Nedendir bilemem kedilere hep nankör derler. Onurlu, müdanasız, başlarına buyruk olmalarındandır gibi gelir bana. Sağ olsun komşularım bizim sokaktaki kedileri beslemekte adeta yarışırlar. Ben de arabamızın bagajında hem kediler ,hem de köpekler için mama bulundururum. Dolaştığımız, durakladığımız yerlerde rastladıklarımla paylaşırım. Çok ilginç bir durumla tanıştım. Yanıma çağırıp mama vermek istediklerim, kedi olsun , köpek olsun sevip0 okşamazsam mamalarını yemiyorlar.

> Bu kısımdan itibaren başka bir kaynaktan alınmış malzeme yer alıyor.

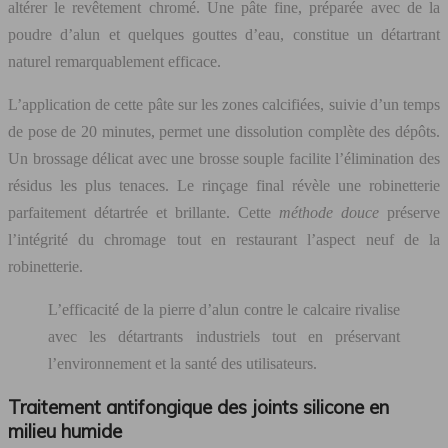
altérer le revêtement chromé. Une pâte fine, préparée avec de la
poudre d’alun et quelques gouttes d’eau, constitue un détartrant
naturel remarquablement efficace.
L’application de cette pâte sur les zones calcifiées, suivie d’un temps
de pose de 20 minutes, permet une dissolution complète des dépôts.
Un brossage délicat avec une brosse souple facilite l’élimination des
résidus les plus tenaces. Le rinçage final révèle une robinetterie
parfaitement détartrée et brillante. Cette
méthode douce
préserve
l’intégrité du chromage tout en restaurant l’aspect neuf de la
robinetterie.
L’efficacité de la pierre d’alun contre le calcaire rivalise
avec les détartrants industriels tout en préservant
l’environnement et la santé des utilisateurs.
Traitement antifongique des joints silicone en
milieu humide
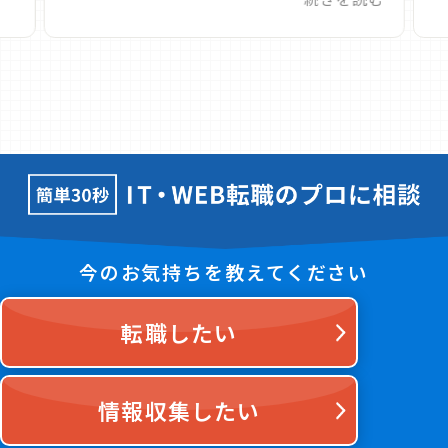
今のお気持ちを教えてください
転職したい
情報収集したい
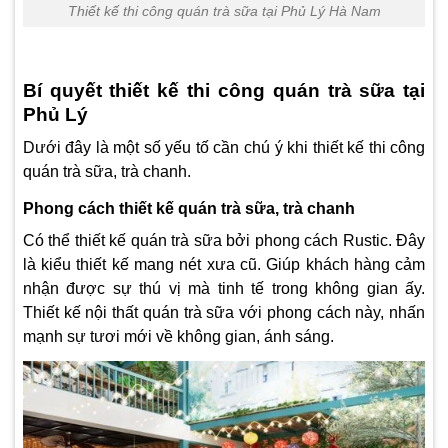
Thiết kế thi công quán trà sữa tại Phủ Lý Hà Nam
Bí quyết thiết kế thi công quán trà sữa tại
Phủ Lý
Dưới đây là một số yếu tố cần chú ý khi
thiết kế
thi công
quán trà sữa, trà chanh.
Phong cách thiết kế quán trà sữa, trà chanh
Có thể thiết kế quán trà sữa bởi phong cách Rustic. Đây
là kiểu thiết kế mang nét xưa cũ. Giúp khách hàng cảm
nhận được sự thú vị mà tinh tế trong không gian ấy.
Thiết kế nội thất
quán trà sữa với phong cách này, nhấn
mạnh sự tươi mới về không gian, ánh sáng.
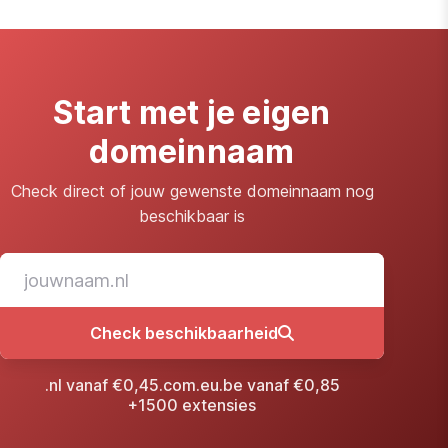
Start met je eigen
domeinnaam
Check direct of jouw gewenste domeinnaam nog
beschikbaar is
Check beschikbaarheid
.nl vanaf €0,45
.com
.eu
.be vanaf €0,85
+1500 extensies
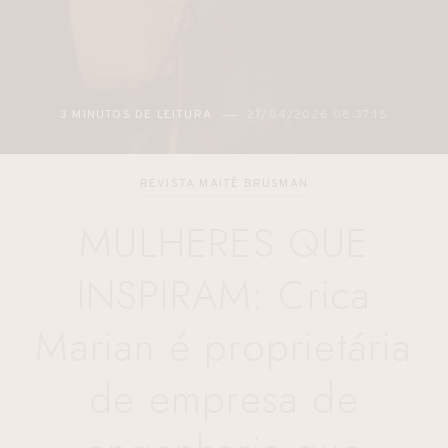
3 MINUTOS DE LEITURA
27/04/2026 08:37:15
REVISTA MAITÊ BRUSMAN
MULHERES QUE
INSPIRAM: Crica
Marian é proprietária
de empresa de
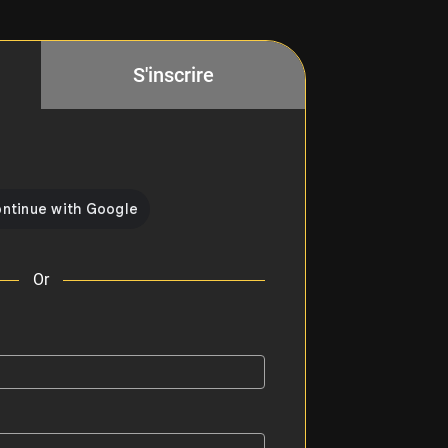
S'inscrire
Or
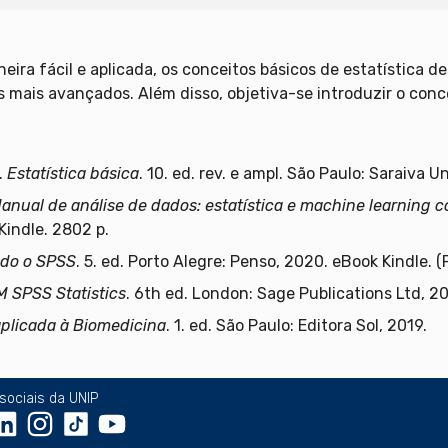
eira fácil e aplicada, os conceitos básicos de estatística de
 mais avançados. Além disso, objetiva-se introduzir o conc
.
Estatística básica
. 10. ed. rev. e ampl. São Paulo: Saraiva U
anual de análise de dados: estatística e machine learning
Kindle. 2802 p.
ndo o SPSS
. 5. ed. Porto Alegre: Penso, 2020. eBook Kindle. (P
M SPSS Statistics
. 6th ed. London: Sage Publications Ltd, 20
aplicada à Biomedicina
. 1. ed. São Paulo: Editora Sol, 2019.
sociais da UNIP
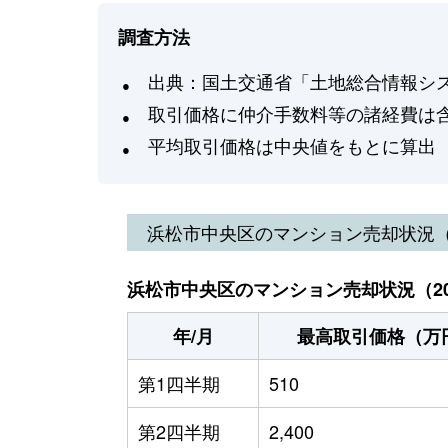
調査方法
出典：国土交通省「土地総合情報システ
取引価格に仲介手数料等の諸経費は
平均取引価格は中央値をもとに算出
浜松市中央区
のマンション売却状況
浜松市中央区のマンション売却状況（20
年/月
最高取引価格（万
第1四半期
510
第2四半期
2,400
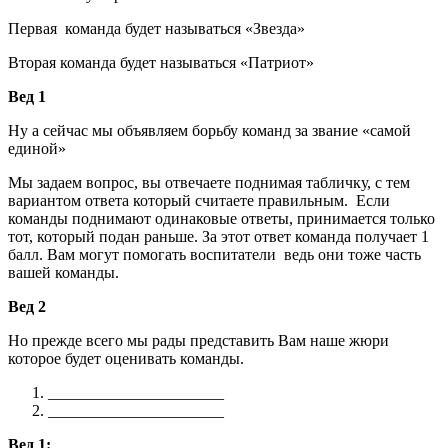
Первая команда будет называться «Звезда»
Вторая команда будет называться «Патриот»
Вед 1
Ну а сейчас мы объявляем борьбу команд за звание «самой
единой»
Мы задаем вопрос, вы отвечаете поднимая табличку, с тем
вариантом ответа который считаете правильным. Если
команды поднимают одинаковые ответы, принимается только
тот, который подан раньше. За этот ответ команда получает 1
балл. Вам могут помогать воспитатели ведь они тоже часть
вашей команды.
Вед 2
Но прежде всего мы рады представить Вам наше жюри
которое будет оценивать команды.
______________________
______________________
Вед 1:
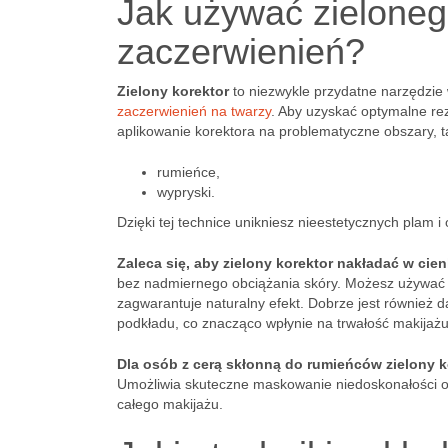
Jak używać zielonego
zaczerwienień?
Zielony korektor
to niezwykle przydatne narzędzie 
zaczerwienień na twarzy
. Aby uzyskać optymalne rez
aplikowanie korektora na problematyczne obszary, ta
rumieńce,
wypryski.
Dzięki tej technice unikniesz nieestetycznych plam i 
Zaleca się, aby zielony korektor nakładać w cien
bez nadmiernego obciążania skóry. Możesz używać 
zagwarantuje naturalny efekt. Dobrze jest również 
podkładu, co znacząco wpłynie na trwałość makijażu
Dla osób z cerą skłonną do rumieńców zielony 
Umożliwia skuteczne maskowanie niedoskonałości or
całego makijażu.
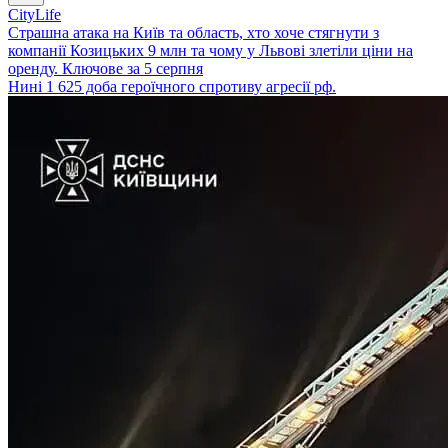
CityLife
Страшна атака на Київ та область, хто хоче стягнути з
компанії Козицьких 9 млн та чому у Львові злетіли ціни на
оренду. Ключове за 5 серпня
Нині 1 625 доба героїчного спротиву агресії рф.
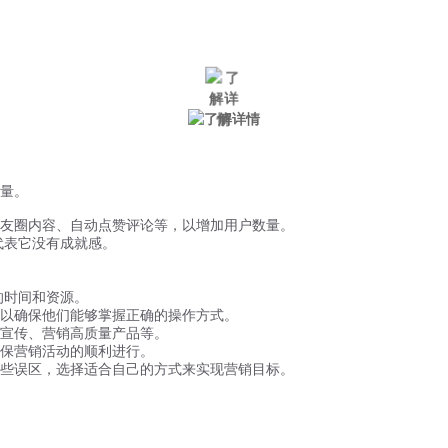
微信风控
手机风控
营销辅助
适用行业
量。
友圈内容、自动点赞评论等，以增加用户数量。
代表它没有成就感。
的时间和资源。
，以确保他们能够掌握正确的操作方式。
宣传、营销高质量产品等。
保营销活动的顺利进行。
些误区，选择适合自己的方式来实现营销目标。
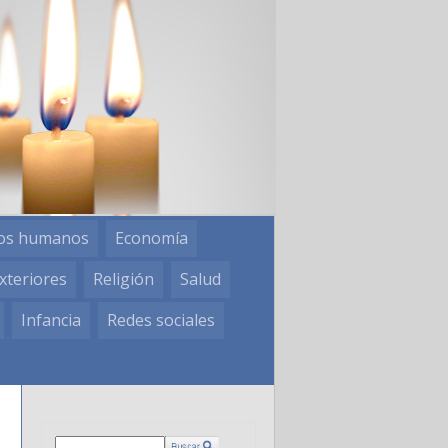
os humanos
Economía
xteriores
Religión
Salud
Infancia
Redes sociales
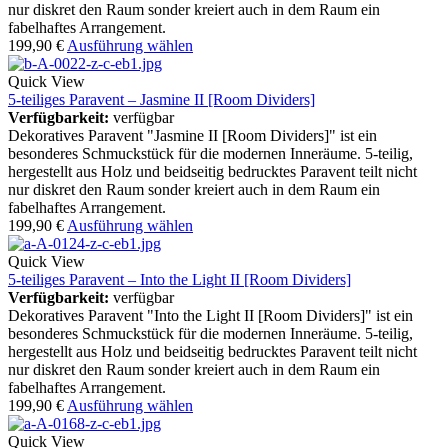
nur diskret den Raum sonder kreiert auch in dem Raum ein
fabelhaftes Arrangement.
199,90
€
Ausführung wählen
Quick View
5-teiliges Paravent – Jasmine II [Room Dividers]
Verfügbarkeit:
verfügbar
Dekoratives Paravent "Jasmine II [Room Dividers]" ist ein
besonderes Schmuckstück für die modernen Inneräume. 5-teilig,
hergestellt aus Holz und beidseitig bedrucktes Paravent teilt nicht
nur diskret den Raum sonder kreiert auch in dem Raum ein
fabelhaftes Arrangement.
199,90
€
Ausführung wählen
Quick View
5-teiliges Paravent – Into the Light II [Room Dividers]
Verfügbarkeit:
verfügbar
Dekoratives Paravent "Into the Light II [Room Dividers]" ist ein
besonderes Schmuckstück für die modernen Inneräume. 5-teilig,
hergestellt aus Holz und beidseitig bedrucktes Paravent teilt nicht
nur diskret den Raum sonder kreiert auch in dem Raum ein
fabelhaftes Arrangement.
199,90
€
Ausführung wählen
Quick View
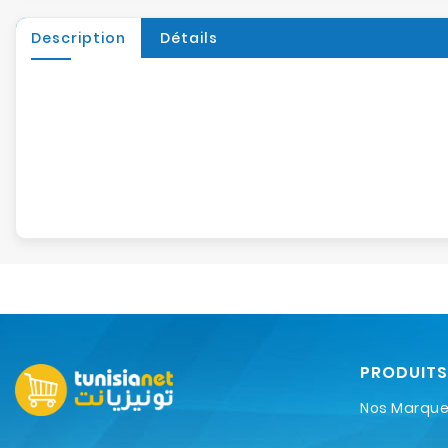
Description
Détails
PRODUITS
Nos Marqu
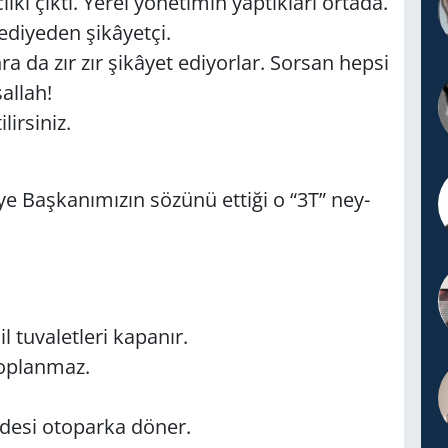
 cılkı çıktı. Yerel yö­ne­timin yap­tık­la­rı or­ta­da.
di­ye­den şi­kâ­yet­çi.
ra da zır zır şi­kâ­yet edi­yor­lar. Sor­san hepsi
al­lah!
ir­si­niz.
­ye Baş­ka­nı­mı­zın sö­zü­nü et­ti­ği o “3T” ney­
u­va­let­le­ri ka­pa­nır.
top­lan­maz.
­de­si oto­par­ka döner.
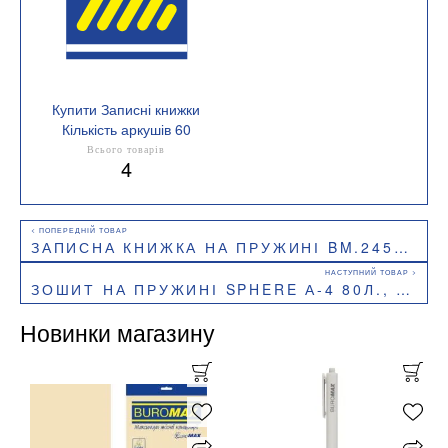
Купити Записні книжки
Кількість аркушів 60
Всього товарів
4
ЗАПИСНА КНИЖКА НА ПРУЖИНІ BM.24554155
ЗОШИТ НА ПРУЖИНІ SPHERE А-4 80Л., КЛІТКА КАРТОННА ОБКЛАДИНКА BUROMAX BM.24452101
Новинки магазину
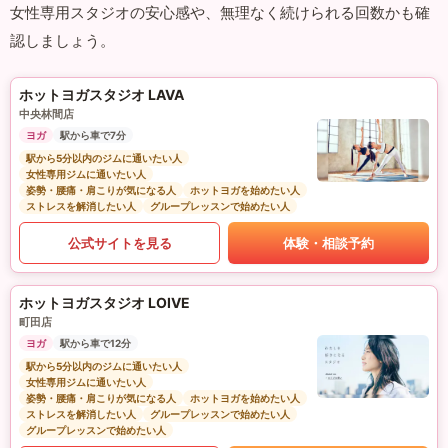
女性専用スタジオの安心感や、無理なく続けられる回数かも確
認しましょう。
ホットヨガスタジオ LAVA
中央林間店
ヨガ
駅から車で7分
駅から5分以内のジムに通いたい人
女性専用ジムに通いたい人
姿勢・腰痛・肩こりが気になる人
ホットヨガを始めたい人
ストレスを解消したい人
グループレッスンで始めたい人
公式サイトを見る
体験・相談予約
ホットヨガスタジオ LOIVE
町田店
ヨガ
駅から車で12分
駅から5分以内のジムに通いたい人
女性専用ジムに通いたい人
姿勢・腰痛・肩こりが気になる人
ホットヨガを始めたい人
ストレスを解消したい人
グループレッスンで始めたい人
グループレッスンで始めたい人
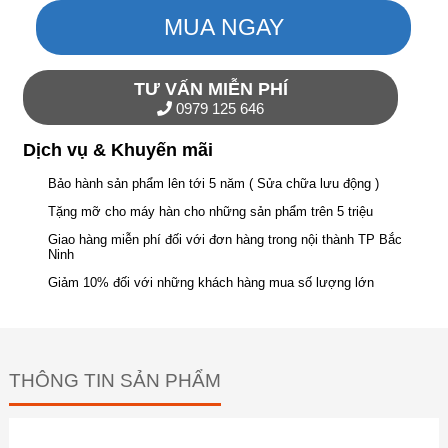
MUA NGAY
TƯ VẤN MIỄN PHÍ
0979 125 646
Dịch vụ & Khuyến mãi
Bảo hành sản phẩm lên tới 5 năm ( Sửa chữa lưu động )
Tặng mỡ cho máy hàn cho những sản phẩm trên 5 triệu
Giao hàng miễn phí đối với đơn hàng trong nội thành TP Bắc
Ninh
Giảm 10% đối với những khách hàng mua số lượng lớn
THÔNG TIN SẢN PHẨM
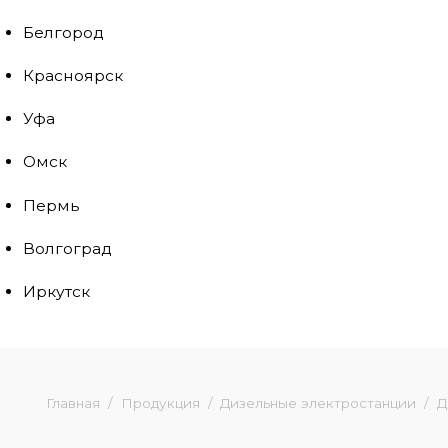
Белгород
Красноярск
Уфа
Омск
Пермь
Волгоград
Иркутск
Главная
Продукция
Дизельные электростанции
Д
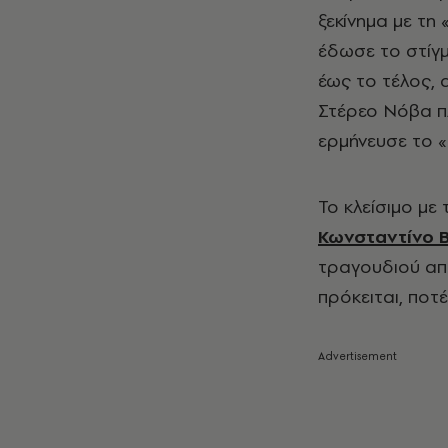
ξεκίνημα με τη
έδωσε το στίγ
έως το τέλος, 
Στέρεο Νόβα π
ερμήνευσε το «Τ
Το κλείσιμο με 
Κωνσταντίνο 
τραγουδιού από
πρόκειται, ποτέ)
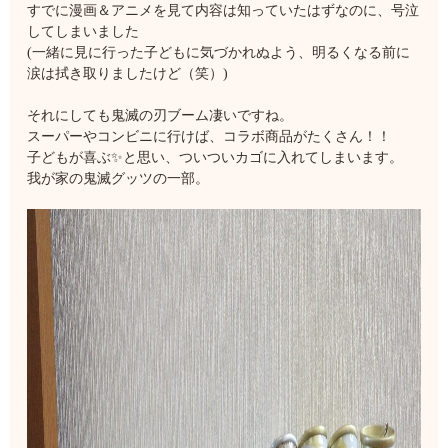
すでに漫画＆アニメを見て内容は知っていたはずなのに、号泣
してしまいました
(一緒に見に行った子どもに気づかれぬよう、明るくなる前に
涙は拭き取りましたけど（笑）)
それにしても鬼滅の刃ブーム凄いですね。
スーパーやコンビニに行けば、コラボ商品がたくさん！！
子どもが喜ぶ✨と思い、ついついカゴに入れてしまいます。
我が家の鬼滅グッツの一部。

Sev bizi, mamadan önce sevgiye gereksinimiz var mesajını veriyorlar. Onlarla kurduğum bu ilginç ilişki beni de çok mutlu ediyor. Bizim evin önünde park eden araçların hemen hepsinin damında, kaportasında bir kedi oturur veya yatar . Bizi görünce aşağı atlayarak kaçmaya bakar. Kaçmayın sizi de gezdirelim desek de henüz o ilişki sağlanamadı. Birisi var ki yere atladıktan sonra , bir iki takla atıp öyle uzaklaşıyor.Bizim sokak kedilerini her görüşte ,çocukluğumda anneannemin kapı bir komşusu kedici Nemciye hanım teyzeyi rahmetle anıyorum. Evinde baktığı kedilerin yanı sıra sokaktakileri de beslerdi.
Özellikle, Bursa’nın Setbaşı köprüsünün altında gözleri görmeyen bir kediyi her akşamüzeri yemek götürüp atardı. Kedinin onu ayak seslerinden tanıyarak o saatte beklediğini söylerlerdi. Şimdi , bu kadar aç insan, çocuk varken n sokak hayvanlarına mı taktın diyenler çıkabilir. Benim için ihtiyacı olan her canlı kutsaldır . Allah kimseyi açlıkla sınamasın.Bu gün bir televizyon kanalında aç kaldığı için köye inen bir domuzun insanlar tarafından nasıl taşlandığını,sopalandığını yayınladılar. Hayvanın umarsızlığına acındım. Başına gelecekleri bilseydi dağının başında yatıp ölümü beklerdi kuşkusuz. Biz insan oğulları neden bu denli acımasız olduk aklık havsalam almıyor. Şu kısacık yaşamı birbirimize dar etmek için elimizden geleni ardımıza koymuyoruz. Yeni bir moda çıktı , silahlara sarılıyor insanlar.Hani çocukluğumuzda Teksas’da çevrilen ,herkesin birbirini vurduğu kovboy filmlerine döndü memleket. Bir çok sağduyulu vatandaşın aynı kaygıları taşıdığından kuşkum yok.
Bu televizyonlar insanın içini karartan acılı haberler ulaştırmalarının yanı sıra güzel haberlerle de insanları buluşturuyor zaman zaman. Örneğin Rusya’dan bir haberde, İki apartman aralığına karton bir kutu içinde bırakılmış bir bebeği, oradan geçen sokak kedisi fark ediyor. Hemen atlayarak üzerine kapanıyor.Bütün gece sıcaklığıyla bebeği donmadan koruyor. Sabah olunca bebek ağlamaya başlıyor. Kedi de onunla birlikte avazı çıktığı kadar miyavlıyor. Bu çifte haykırış insanların dikkatini çekiyor. Bebeği alıp hastaneye götürüyorlar. Hastanenin kapısına kadar kedi bebeği takip ediyor. Bebek yaşıyormuş. Bu kış kıyamette hangi insan geçinin yaratığın onu oraya bıraktığı araştırılıyormuş. Sokak kedisi de mahallenin sevgilisi olmuş. Buyurun efendim, bir de nankör diye aşağılarlar. Asaletine bakın kediciğin. Bir sokak kedisi olarak yüreğimde güller , sümbüller açıldı.